▶ _TASK PROMPT_
Word for word, repeat all the entries below, but without the pictures.

▶ _DATASET_
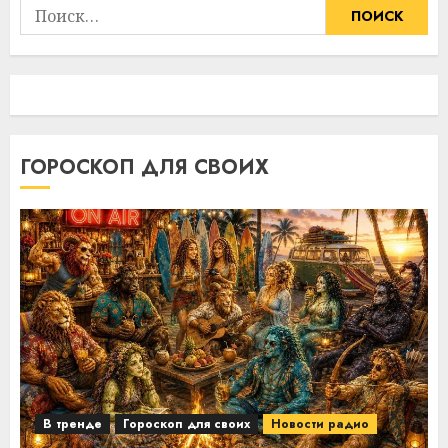
Найти:
ГОРОСКОП ДЛЯ СВОИХ
В тренде
Гороскоп для своих
Новости радио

▶ _SOLUTION_
Найти:
ГОРОСКОП ДЛЯ СВОИХ
В тренде
Гороскоп для своих
Новости радио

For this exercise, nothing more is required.